Saving Corn Seeds

saved corn

When saving corn seeds, you'll need to start with an heirloom variety of sweet corn. One of the more common heirloom varieties is Golden Bantam, which dates back more than 100 years. There are other heirloom sweet corn varieties available from many different seed companies and catalogs.

Steps For Saving Corn Seeds

cob corn

Once you know you have an heirloom variety, the next step is to harvest the seeds (kernels). It's best to allow the ears of corn to dry and mature while still on the stalks. The husks should be brown and dry, along with the stalks.  The kernels should be shriveled up and not contain any liquid at all.  When you peel back the top of the husk, you're looking for hard seeds, not plump kernels. 
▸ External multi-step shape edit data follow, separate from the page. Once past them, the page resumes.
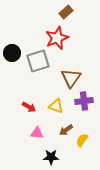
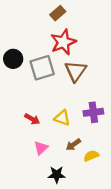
brown rectangle: (66, 12) -> (58, 13), moved
brown triangle: (71, 78) -> (76, 71), moved
pink triangle: (37, 133) -> (41, 148), turned -48
yellow semicircle: (82, 140) -> (91, 156), turned 32

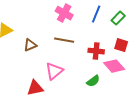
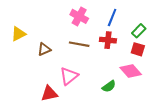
green rectangle: (118, 18) -> (139, 31), moved
red cross: (96, 51) -> (108, 40), moved

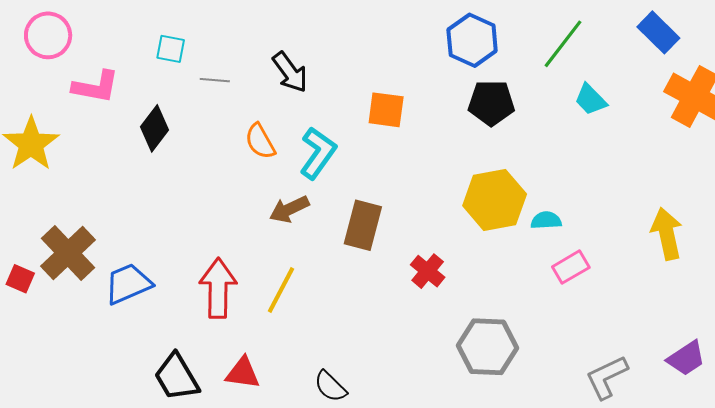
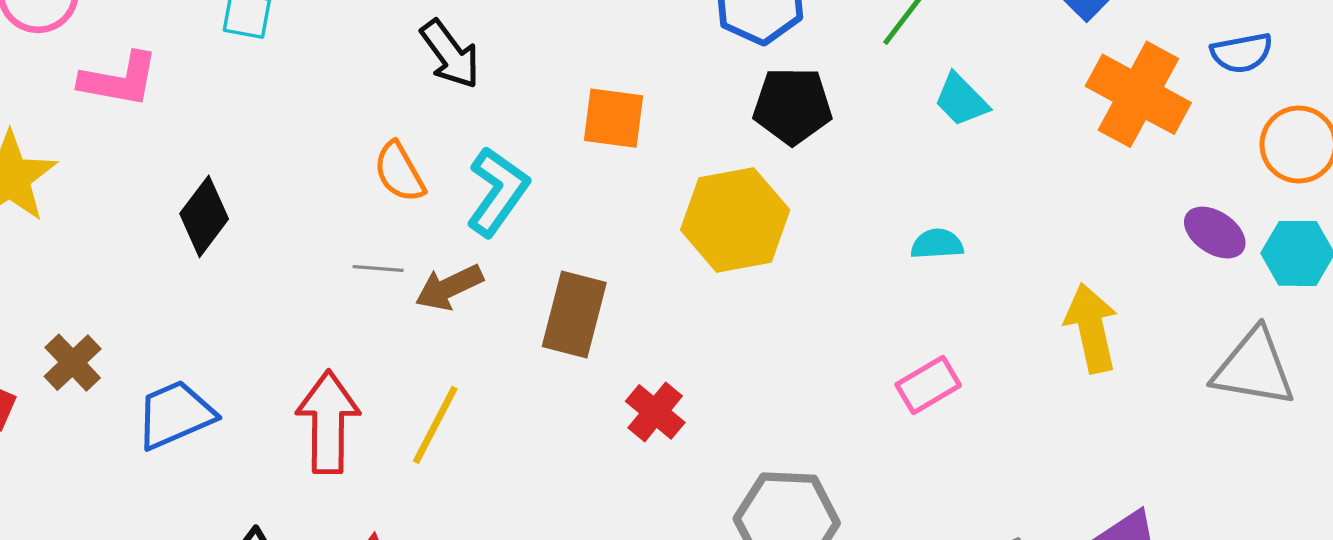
gray line: (215, 80) -> (378, 268), moved
black diamond: (154, 128) -> (204, 216), moved
yellow hexagon: (495, 200) -> (735, 220), moved
cyan semicircle: (546, 220) -> (937, 244), moved
brown cross: (68, 253) -> (73, 363), size x0.6
red cross: (428, 271) -> (655, 412), moved

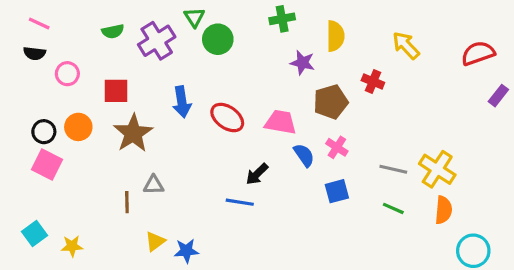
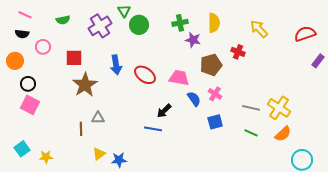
green cross: (282, 19) -> (180, 23), moved
green semicircle: (113, 31) -> (63, 20), moved
orange circle: (78, 127) -> (15, 61), moved
orange semicircle: (443, 210) -> (283, 134), turned 42

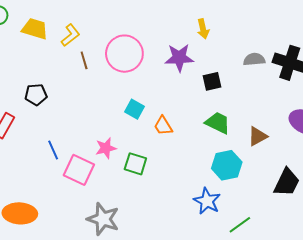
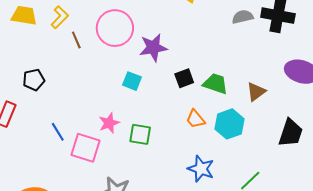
purple star: (179, 58) -> (153, 48), moved
black square: (212, 81) -> (184, 78), moved
orange trapezoid: (163, 126) -> (195, 119), moved
blue star: (207, 201) -> (201, 169), moved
As soon as the ears are dry and the kernels have hardened up, you can remove the ear from the stalk. You don't want to wait too long because a heavy rain can cause mold to develop. Additionally, the longer you leave the corn on the stalk, the more chances of ants, deer, racoons, squirrels or other pests getting into the kernels. You have to walk a fine line - leave the ears on the stalk long enough to dry, but not so long that something bad happens to them.
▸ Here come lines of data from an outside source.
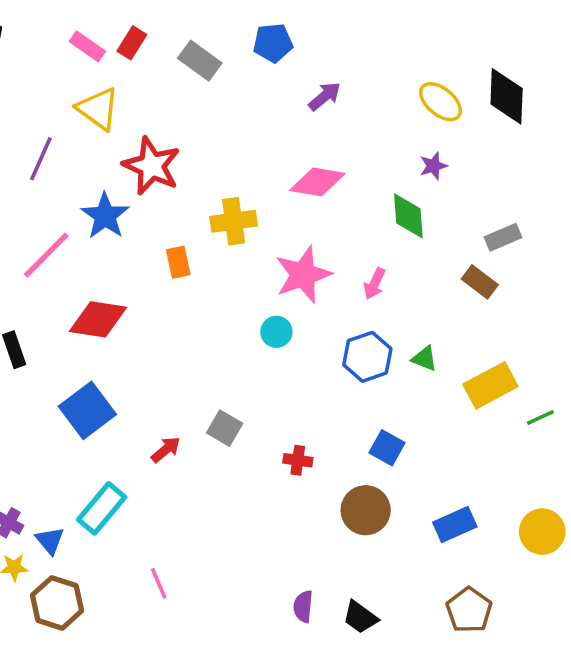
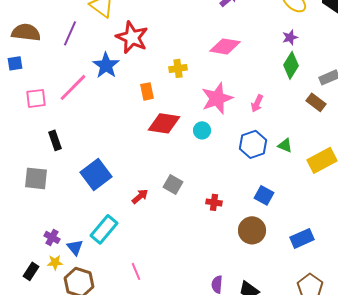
green diamond: (408, 216) -> (291, 65), moved, turned 36
yellow cross: (234, 221) -> (178, 68), size x0.7
red diamond: (98, 319) -> (164, 123), moved

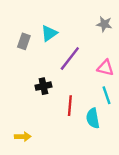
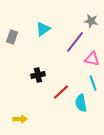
gray rectangle: (24, 41) -> (12, 37), moved
purple line: (70, 59) -> (75, 42), moved
red line: (70, 106) -> (61, 92), turned 42

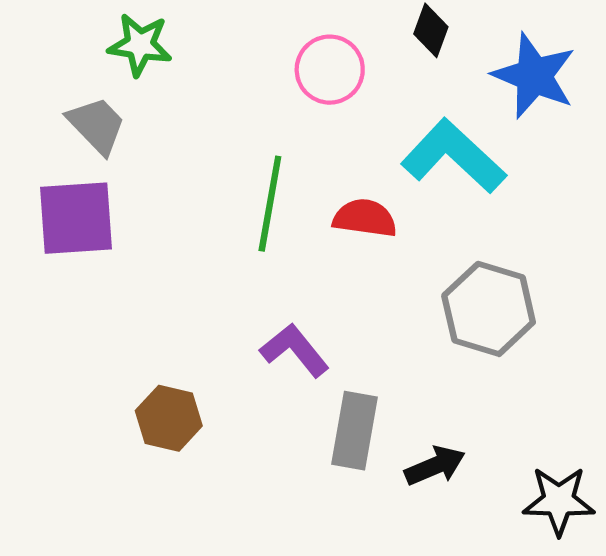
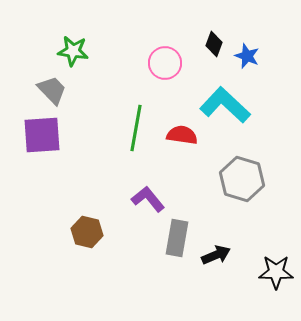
blue star: (534, 76) -> (247, 56), moved, size x0.6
Once you've harvested the dry ears, go ahead and remove the husks and let the cobs finish drying in protected location like a garage or shed. It's best if you can turn the cobs every day or so, so the seed kernels get completely dry all around the cob.  The kernels will turn quite hard when they are completely dry and you should be able to rub them off the cob with the palms of your hands.  If the kernels are good and dry, they tend to release from the cob fairly easily. 
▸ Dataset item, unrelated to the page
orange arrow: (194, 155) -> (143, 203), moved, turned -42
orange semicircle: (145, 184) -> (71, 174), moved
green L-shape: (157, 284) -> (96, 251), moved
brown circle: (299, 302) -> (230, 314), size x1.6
When we rub the seed kernels off the cobs, we like to do it over a large box or dish pan, just so we don't lose any seeds.  Keep in mind that dry corn seed will bounce easily, so try and pick a big enough container with high sides to better contain the seed kernels.  If you do it over a baking sheet or something similar, you'll probably end up with just as many kernels on the floor as on the baking sheet.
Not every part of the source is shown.